Top of Available data
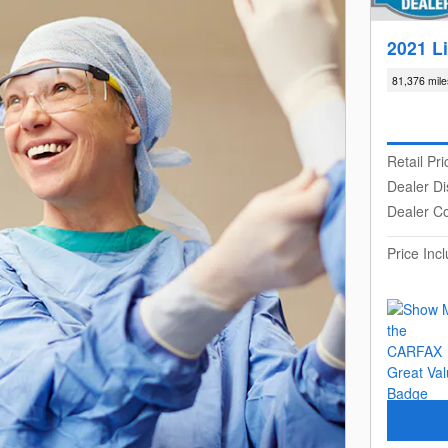
2021 L
81,376 mile
Retail Pri
Dealer Di
Dealer C
Price In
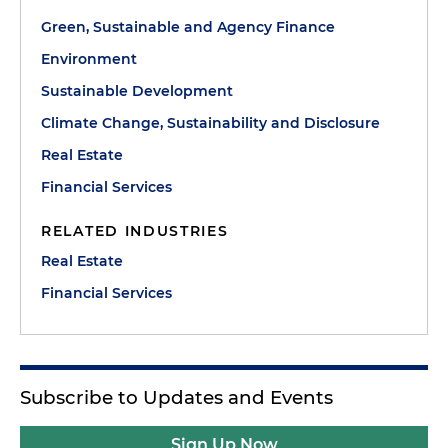
Green, Sustainable and Agency Finance
Environment
Sustainable Development
Climate Change, Sustainability and Disclosure
Real Estate
Financial Services
RELATED INDUSTRIES
Real Estate
Financial Services
Subscribe to Updates and Events
Sign Up Now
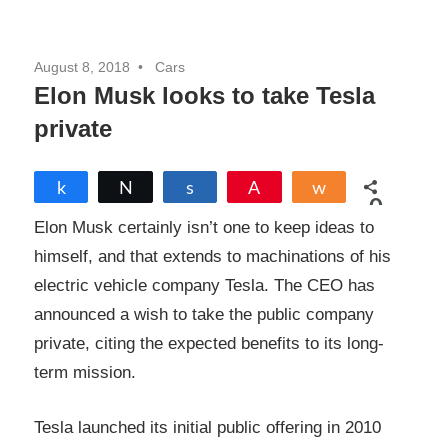
August 8, 2018
Cars
Elon Musk looks to take Tesla
private
Share
Tweet
Share
Pin
Share
0
SHARES
Elon Musk certainly isn’t one to keep ideas to
himself, and that extends to machinations of his
electric vehicle company Tesla. The CEO has
announced a wish to take the public company
private, citing the expected benefits to its long-
term mission.
Tesla launched its initial public offering in 2010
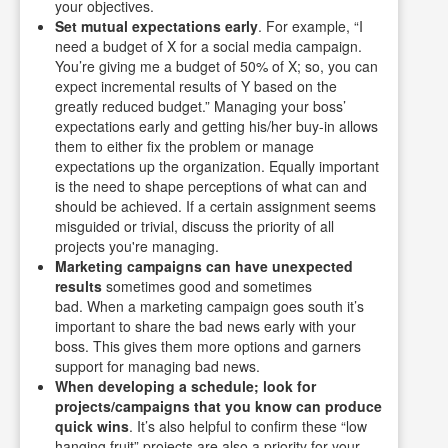
your objectives.
Set mutual expectations early
. For example, “I
need a budget of X for a social media campaign.
You’re giving me a budget of 50% of X; so, you can
expect incremental results of Y based on the
greatly reduced budget.” Managing your boss’
expectations early and getting his/her buy-in allows
them to either fix the problem or manage
expectations up the organization. Equally important
is the need to shape perceptions of what can and
should be achieved. If a certain assignment seems
misguided or trivial, discuss the priority of all
projects you're managing.
Marketing campaigns can have unexpected
results
sometimes good and sometimes
bad. When a marketing campaign goes south it’s
important to share the bad news early with your
boss. This gives them more options and garners
support for managing bad news.
When developing a schedule; look for
projects/campaigns that you know can produce
quick wins
. It’s also helpful to confirm these “low
hanging fruit” projects are also a priority for your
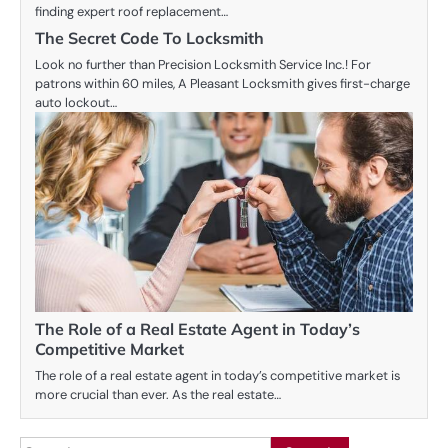
finding expert roof replacement…
The Secret Code To Locksmith
Look no further than Precision Locksmith Service Inc.! For
patrons within 60 miles, A Pleasant Locksmith gives first-charge
auto lockout…
The Role of a Real Estate Agent in Today’s
Competitive Market
The role of a real estate agent in today’s competitive market is
more crucial than ever. As the real estate…
Search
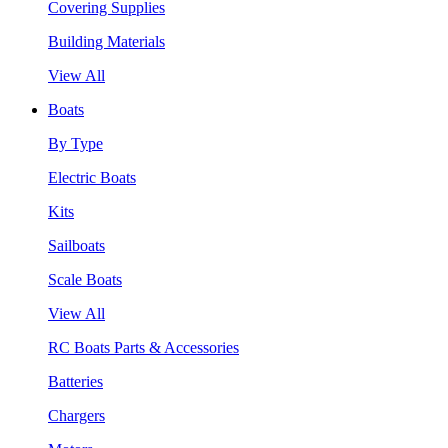
Covering Supplies
Building Materials
View All
Boats
By Type
Electric Boats
Kits
Sailboats
Scale Boats
View All
RC Boats Parts & Accessories
Batteries
Chargers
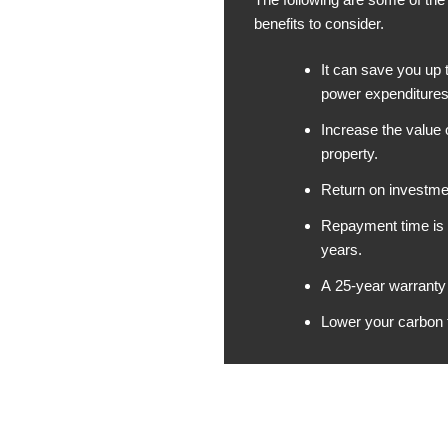
benefits to consider.
It can save you up
power expenditures
Increase the value 
property.
Return on investmen
Repayment time is 
years.
A 25-year warranty 
Lower your carbon f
Bottom of Available data
__Work required__. Give the data again exactly, without pictures.

__Solution for this problem__.
2021 L
81,376 mile
Retail Pri
Dealer Di
Dealer C
Price In
Green, Sustainable and Agency Finance
Environment
Sustainable Development
Climate Change, Sustainability and Disclosure
Real Estate
Financial Services
RELATED INDUSTRIES
Real Estate
Financial Services
Subscribe to Updates and Events
Sign Up Now
August 8, 2018
Cars
Elon Musk looks to take Tesla
private
Share
Tweet
Share
Pin
Share
0
SHARES
Elon Musk certainly isn’t one to keep ideas to
himself, and that extends to machinations of his
electric vehicle company Tesla. The CEO has
announced a wish to take the public company
private, citing the expected benefits to its long-
term mission.
Tesla launched its initial public offering in 2010
your objectives.
Set mutual expectations early
. For example, “I
need a budget of X for a social media campaign.
You’re giving me a budget of 50% of X; so, you can
expect incremental results of Y based on the
greatly reduced budget.” Managing your boss’
expectations early and getting his/her buy-in allows
them to either fix the problem or manage
expectations up the organization. Equally important
is the need to shape perceptions of what can and
should be achieved. If a certain assignment seems
misguided or trivial, discuss the priority of all
projects you're managing.
Marketing campaigns can have unexpected
results
sometimes good and sometimes
bad. When a marketing campaign goes south it’s
important to share the bad news early with your
boss. This gives them more options and garners
support for managing bad news.
When developing a schedule; look for
projects/campaigns that you know can produce
quick wins
. It’s also helpful to confirm these “low
hanging fruit” projects are also a priority for your
finding expert roof replacement…
The Secret Code To Locksmith
Look no further than Precision Locksmith Service Inc.! For
patrons within 60 miles, A Pleasant Locksmith gives first-charge
auto lockout…
The Role of a Real Estate Agent in Today’s
Competitive Market
The role of a real estate agent in today’s competitive market is
more crucial than ever. As the real estate…
Search
Covering Supplies
Building Materials
View All
Boats
By Type
Electric Boats
Kits
Sailboats
Scale Boats
View All
RC Boats Parts & Accessories
Batteries
Chargers
benefits to consider.
It can save you up
power expenditures
Increase the value 
property.
Return on investmen
Repayment time is 
years.
A 25-year warranty 
Lower your carbon f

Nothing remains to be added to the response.